TRANSLATOR’S NOTE: The late Joseph Frank described The Idiot (1868) as “the most personal of all Dostoevsky’s major works, the book in which he embodies his most intimate, cherished, and sacred convictions.” It includes descriptions of some of his own intense personal ordeals, such as his chronic recurring epileptic seizures and the unforgettable experience of his mock execution; it also explores the moral, spiritual, and philosophical themes evoked by those inescapable ordeals. The twentieth-century Russian literary critic Mikhail Bakhtin regarded the structural irregularity and unpredictability of plot development, as well as the perceived “fantasticality” of the characters, not as any sort of shortcoming, but as entirely consistent with Dostoevsky’s unique and groundbreaking literary method.

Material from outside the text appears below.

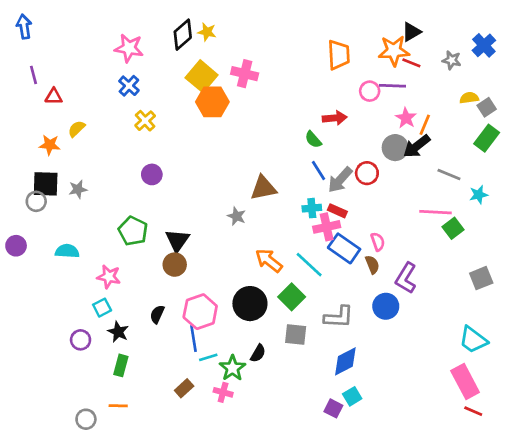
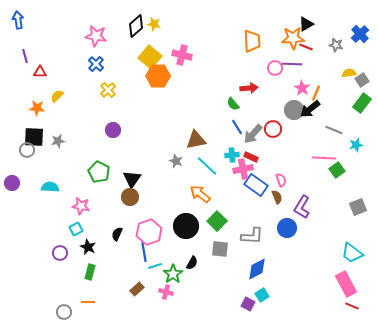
cyan line: (309, 265) -> (207, 166), moved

First published in serial form, The Idiot tells the story of Prince Lev Myshkin who returns to Petersburg after spending several years in a Swiss sanatorium. He enters into high society where his Christ-like meekness, compassion, and integrity contrast with the vulgarity and greed of the up-and-coming aristocrats. Drawn into a web of financial and emotional intrigue, he encounters two powerful women, Aglaya Yepanchina, the proud and spoiled youngest daughter of an aristocratic family, and Nastasya Barashkova, whose enigmatic beauty soon overwhelms him. Time and again, he tries desperately to lead a good life and to influence those around him to do the same; but when that proves impossible, he departs from Petersburg unchanged, just as he arrived, and Russian society sinks further into avarice and depravity, as does all of capitalist Western Europe.

Translating The Idiot is certainly a challenging task. It has been convincingly described by a close colleague of mine as “the strangest and most elusive of the author’s major novels, with more zigzags of direction and sudden dips into the unconscious than figure in the others.” This brief excerpt from my work-in-progress is based on the author’s own near-death experience, when he was sentenced to be shot, but reprieved at the last minute by order of Tsar Nicholas I. He was sentenced to a lengthy period of exile from the capital, which he described in his Notes from the House of the Dead (1860–62).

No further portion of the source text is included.